For nearly a century, ‘Justine’ lay dormant in the Royal Ontario Museum (ROM). But last month, thanks to Western researcher Andrew Nelson, the Egyptian mummy came to life – as a singer named Nefret-Mut.
“When we work with a mummy or skeleton, we are interested in telling a story of that person’s life – we call it their ‘osteobiography,’” said Nelson, an Anthropology professor and associate dean of research and operations in the Faculty of Social Science.
“Normally, we start looking at the bones, asking are they male? Female? Adult? Kid? How old? Did they have diseases? Trauma? We can get a broader picture of what their life was like, and, by extension, say what life was like for people around them, so we can put the physical person into a social context,” he continued.

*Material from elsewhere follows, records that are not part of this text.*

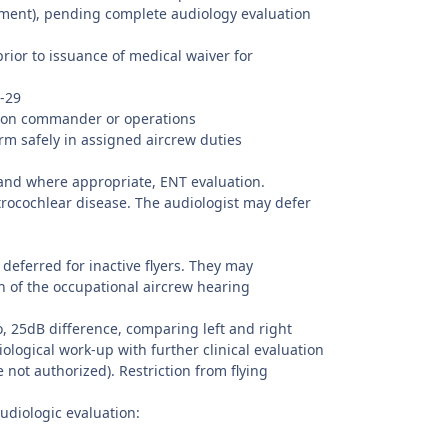
sment), pending complete audiology evaluation
prior to issuance of medical waiver for
3-29
adron commander or operations
rm safely in assigned aircrew duties
 and where appropriate, ENT evaluation.
trocochlear disease. The audiologist may defer
deferred for inactive flyers. They may
on of the occupational aircrew hearing
o, 25dB difference, comparing left and right
iological work-up with further clinical evaluation
 not authorized). Restriction from flying
udiologic evaluation:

Getting acquainted with mummies over the years has likewise included attempts at facial reconstruction, but knowing a mummy’s name or profession would be the best of clues and allow for the greatest extrapolations, Nelson continued.
“If we know, like in this case, that she’s a chantress in the Temple of Amun-Re, it is another sort of level of bringing her to life, which is what we are trying to do,” he noted.

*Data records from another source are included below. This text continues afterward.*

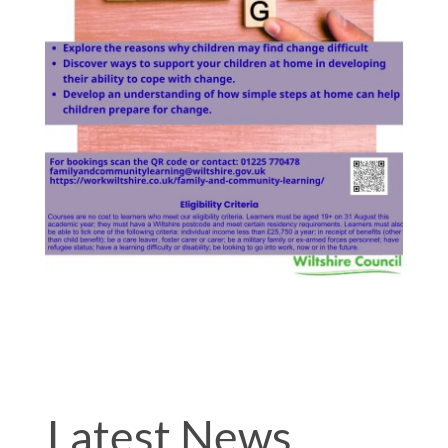
Latest News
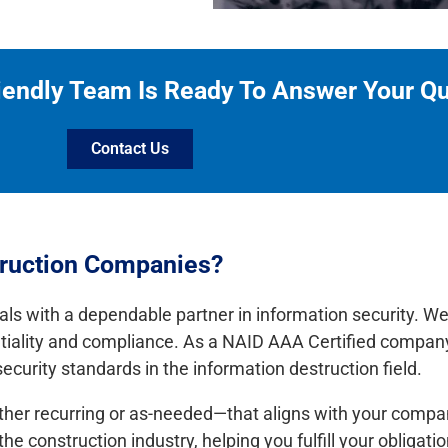
iendly Team Is Ready To Answer Your Q
Contact Us
truction Companies?
als with a dependable partner in information security. W
ntiality and compliance. As a NAID AAA Certified company
curity standards in the information destruction field.
ither recurring or as-needed—that aligns with your compan
 construction industry, helping you fulfill your obligati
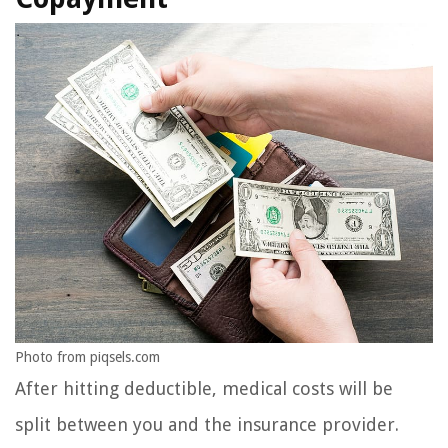
Photo from piqsels.com
After hitting deductible, medical costs will be
split between you and the insurance provider.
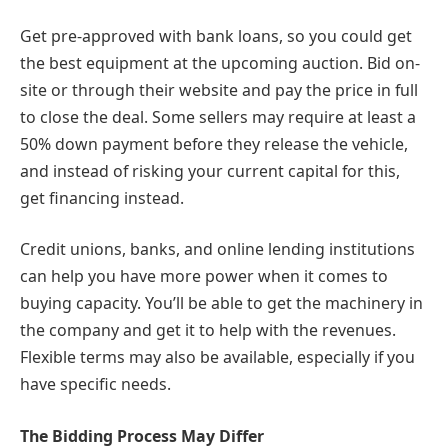
Get pre-approved with bank loans, so you could get
the best equipment at the upcoming auction. Bid on-
site or through their website and pay the price in full
to close the deal. Some sellers may require at least a
50% down payment before they release the vehicle,
and instead of risking your current capital for this,
get financing instead.
Credit unions, banks, and online lending institutions
can help you have more power when it comes to
buying capacity. You’ll be able to get the machinery in
the company and get it to help with the revenues.
Flexible terms may also be available, especially if you
have specific needs.
The Bidding Process May Differ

Excavated in the early 1900s, Justine came to the ROM, by way of Charles Trick Currelly, its first curator. The mummy is part of the museum’s world-renowned Egypt collection.

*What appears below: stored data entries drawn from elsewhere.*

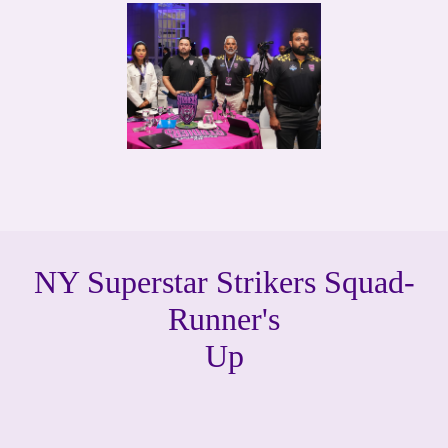
NY Superstar Strikers Squad-
Runner's
Up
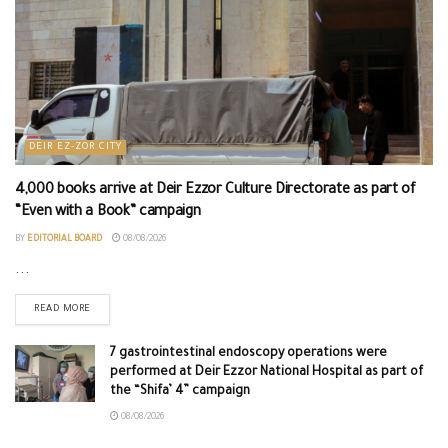
DEIR EZ-ZOR CITY
4,000 books arrive at Deir Ezzor Culture Directorate as part of
“Even with a Book” campaign
BY
EDITORIAL BOARD
08/08/2026
...
READ MORE
7 gastrointestinal endoscopy operations were
performed at Deir Ezzor National Hospital as part of
the “Shifa’ 4” campaign
08/08/2026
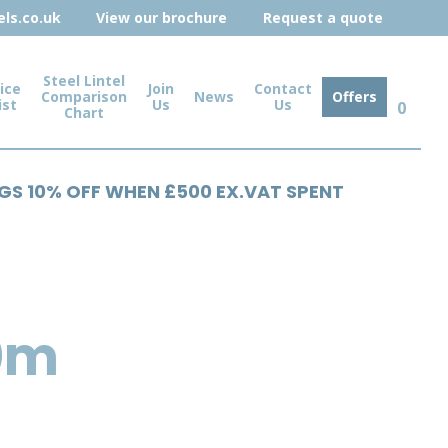
ls.co.uk
View our brochure
Request a quote
Steel Lintel
ice
Join
Contact
Comparison
News
Offers
ist
Us
Us
0
Chart
NGS 10% OFF WHEN £500 EX.VAT SPENT
0m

Some of Justine’s past had previously been uncovered by computerized tomography (CT) scans. Her internal organs had been removed, and she had been mummified. Her tongue had also been taken – a practice not consistent with mummification. Early Egyptians believed they would need their tongue to introduce themselves in the after life.
At the time of her excavation, two coffins and at least one mummy were found at the site, Nelson explained. The coffins and mummy were brought to the ROM by Trick Currelly, and placed on display – though not together. It was not clear which coffin belonged to the mummy.
“In 2007, I borrowed the mummy and two child mummies (from the ROM) for an extended CT project and we initiated the osteobiography. At that point, it was assumed one of the mummies belonged to a priest, so it would have been a male, because that would have been a traditionally male role,” Nelson continued.
A closer look, however, revealed the mummy was female, probably in her late 20s or early 30s at the time of death. She had no obvious ailments and was shorter than average for ancient Egyptians, standing just under 5 feet.
“All of our expectations were gone. We started anew,” Nelson said.
It wasn’t until Nelson was getting ready to give a talk last month at THEMUSEUM in Kitchener, where Justine is on display until February, that her real name and former identity came to light. And that happened by chance.
In some back-and-forth emails with colleague Gayle Gibson, an Egyptologist who teaches at the ROM, Nelson prodded to see if there were any clues linking Justine to one of the coffins that were part of her excavation.
Gibson went back to take a closer look. With the help of a ROM technician, who photographed the coffins, Gibson discovered one featured scrawled messy hieroglyphics, which revealed the name Nefret-Mut, which means, “beautiful one of the goddess Mut.”
Justine, it was revealed, was a ‘chantress’ or a singer-musician of the Temple of Amun-Re in the city of Thebes in ancient Egypt, 3,000 years ago.
Knowing all this makes her a special mummy, Nelson noted.
“We now had the actual name, now we knew who she was,” he said, noting of the hundreds of mummies sitting in museums, only 20 per cent have an identity and a story to go with.
This discovery is part of Nelson’s work on a worldwide database of mummy studies, funded by the Social Sciences and Humanities Research Council’s Digging Into Data Challenge.